Un motif très rondinonien que cette pupille bleue, dilatée et cerclée de noir, immense et hypnotique, peinte à même la paroi extérieure de la galerie. L'installation est d'emblée placée sous les signes de la fascination et de l'envoûtement.
Cela s'ouvre comme un labyrinthe. Mais, quel qu'il soit, le trajet choisi s'achève dans une cellule hexagonale, toute baignée de douceur, lumineuse autant que sonore. Un sample d'une œuvre de Philip Glass, mêlé de respirations, plane en boucle, et entraîne inéluctablement dans sa ronde lancinante. À l'instar des images, qui, se déployant sur les six écrans, en un montage tournant et décalé, ouvrent un autre labyrinthe : chaque séquence s'offre comme une bifurcation narrative possible.
Une femme et un homme, trentenaires, cheveux longs au vent, veste de surplus militaire, long manteau simili cuir, jeans, pantalons aux revers effrangés, bottes pour elle, chaussures bleues pour lui, marchent, chacun de son côté, à un rythme régulier et soutenu. Il n'y a pas lieu de flâner : l'endroit est désert; l'architecture de blocs, de dalles, de revêtements décoratifs, décrépis et taggués, n'offre aucun attrait. Ils arpentent les mêmes coursives, descendent ou montent les mêmes escaliers, sans jamais se croiser, mais fusionnent, plan après plan, pour se métamorphoser l'un en l'autre.

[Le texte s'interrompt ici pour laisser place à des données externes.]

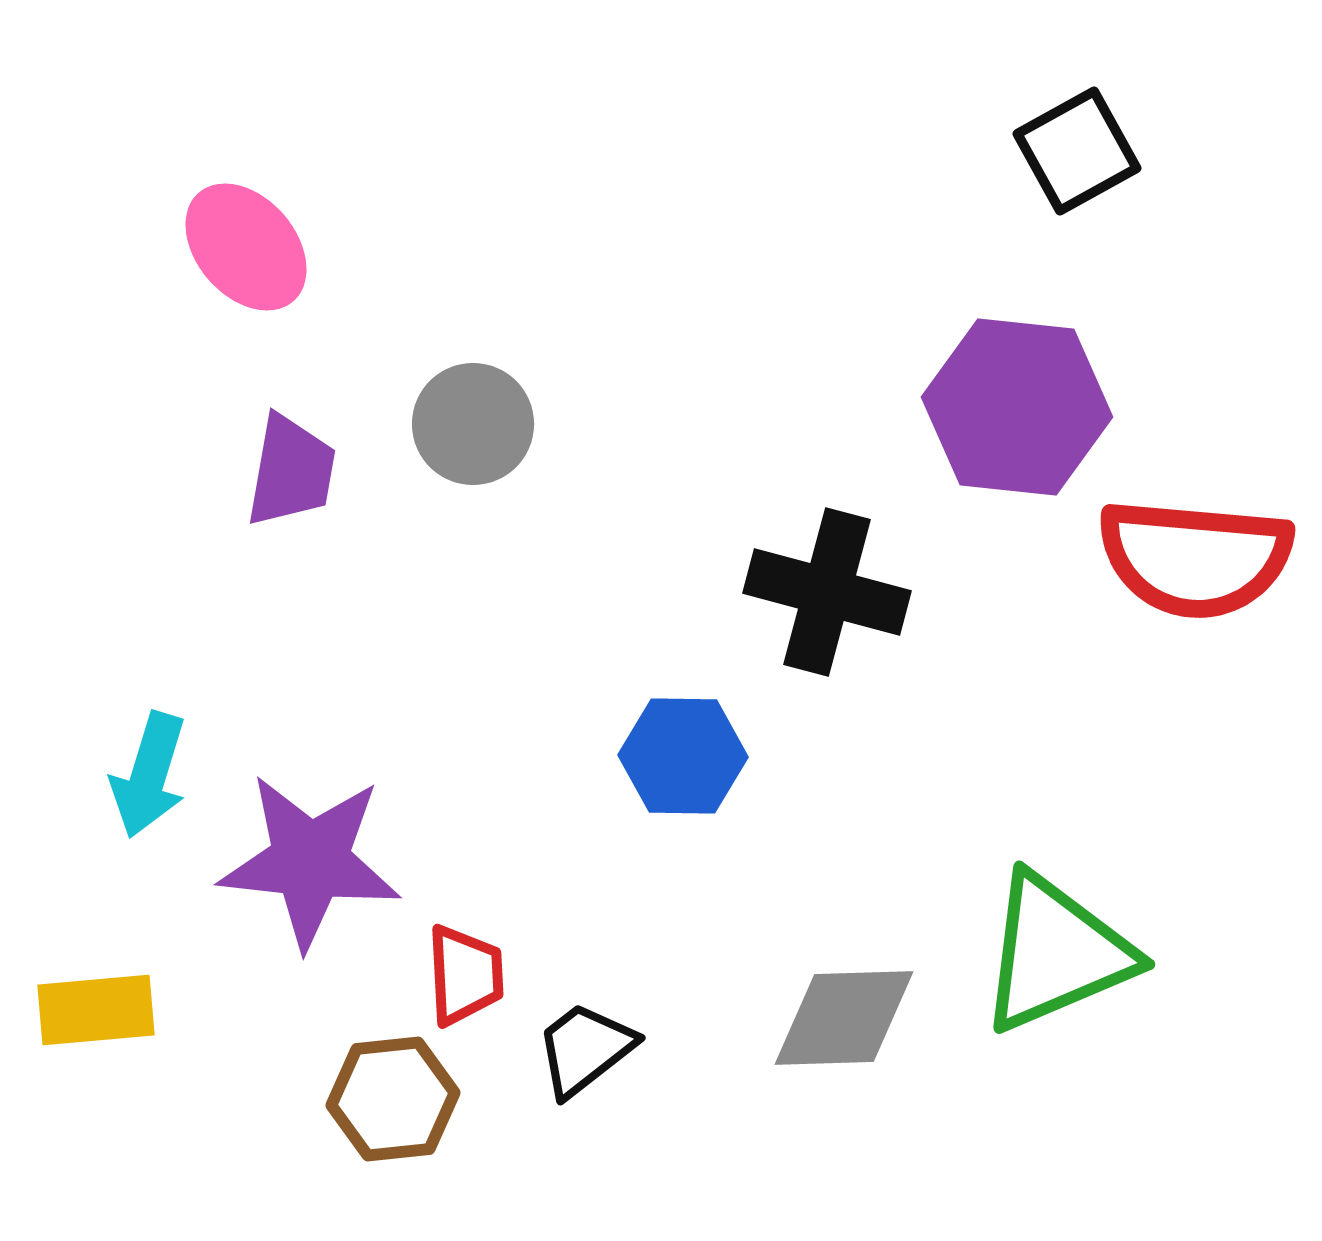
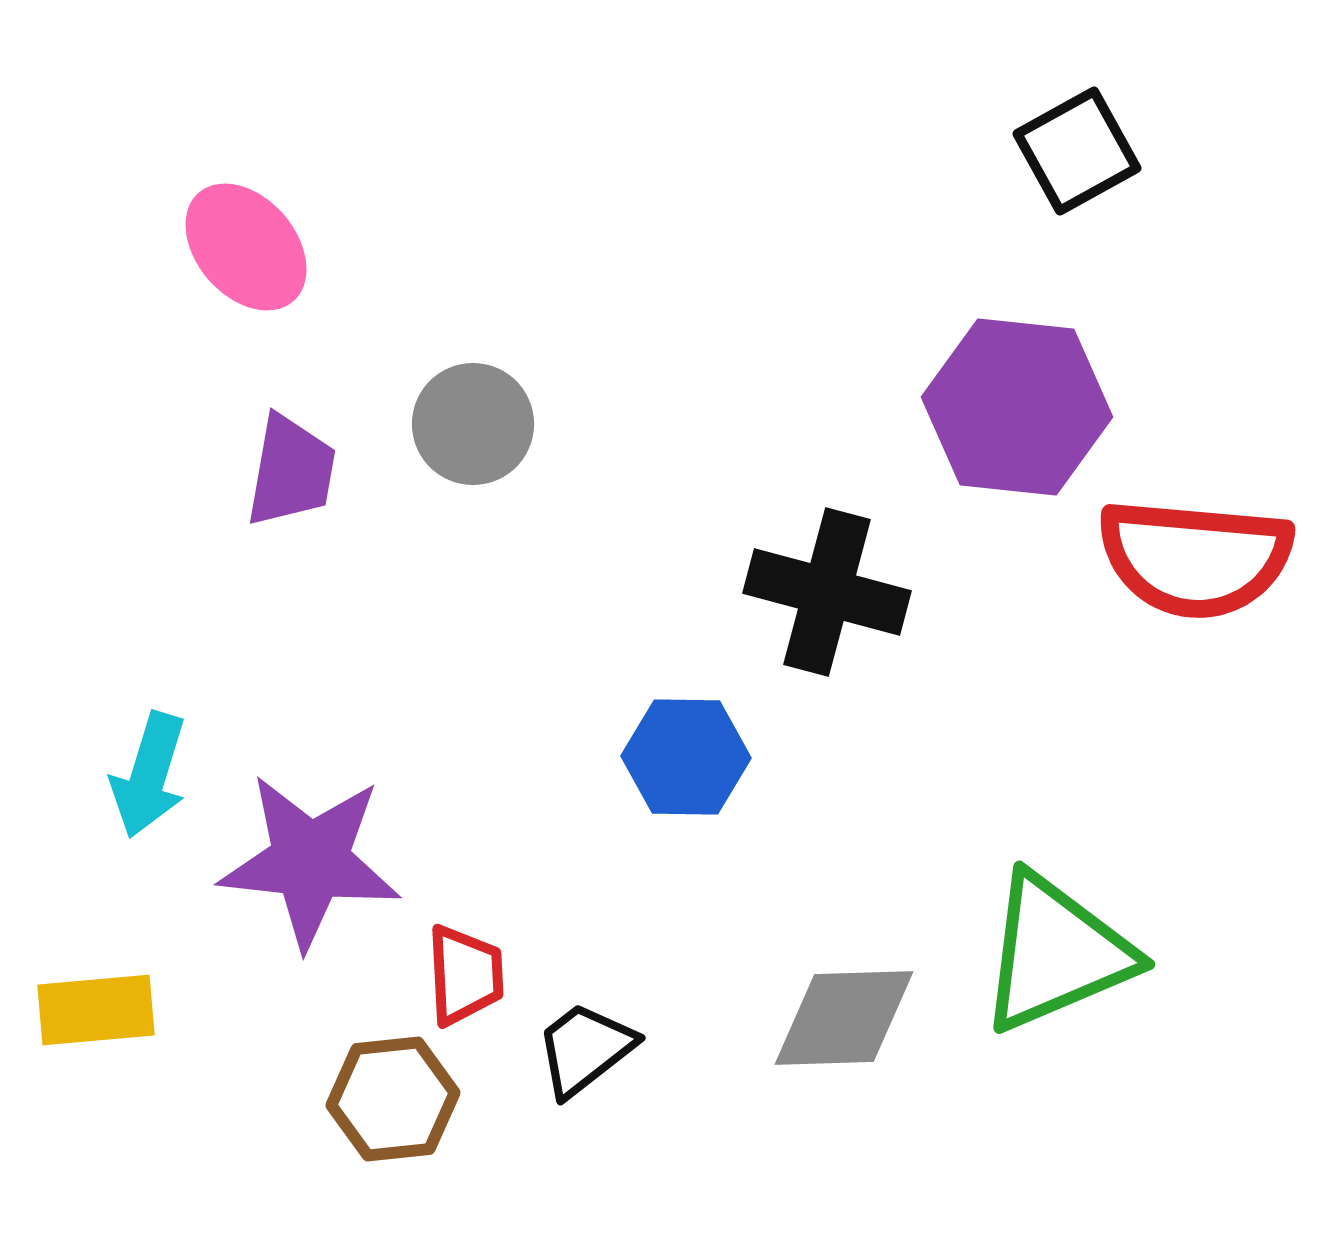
blue hexagon: moved 3 px right, 1 px down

Interchangeables.
La circularité annoncée par le titre Roundelay se referme sur elle-même. Prisonniers d'un trajet en boucle, les marcheurs, désincarnés par un léger ralenti, se révèlent mécaniques sensuelles, et hallucinées, d'une fiction méta-cinématographique, grippée en un surplace sans cesse différé.

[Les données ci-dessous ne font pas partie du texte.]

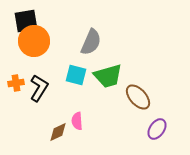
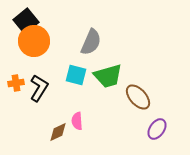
black square: rotated 30 degrees counterclockwise
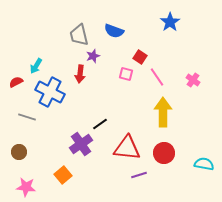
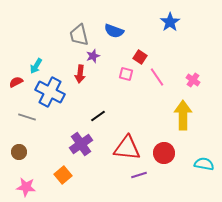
yellow arrow: moved 20 px right, 3 px down
black line: moved 2 px left, 8 px up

Le spectateur, captivé, englué avec délectation dans l'épaisseur des références (de l'art minimal à Fassbinder), est littéralement pris dans les rais du dispositif. Silhouette noire sur l'écran, il contemple, dans une posture pseudo-romantique, sa propre condition, solitaire et vaine, sauvée par une infinie mélancolie.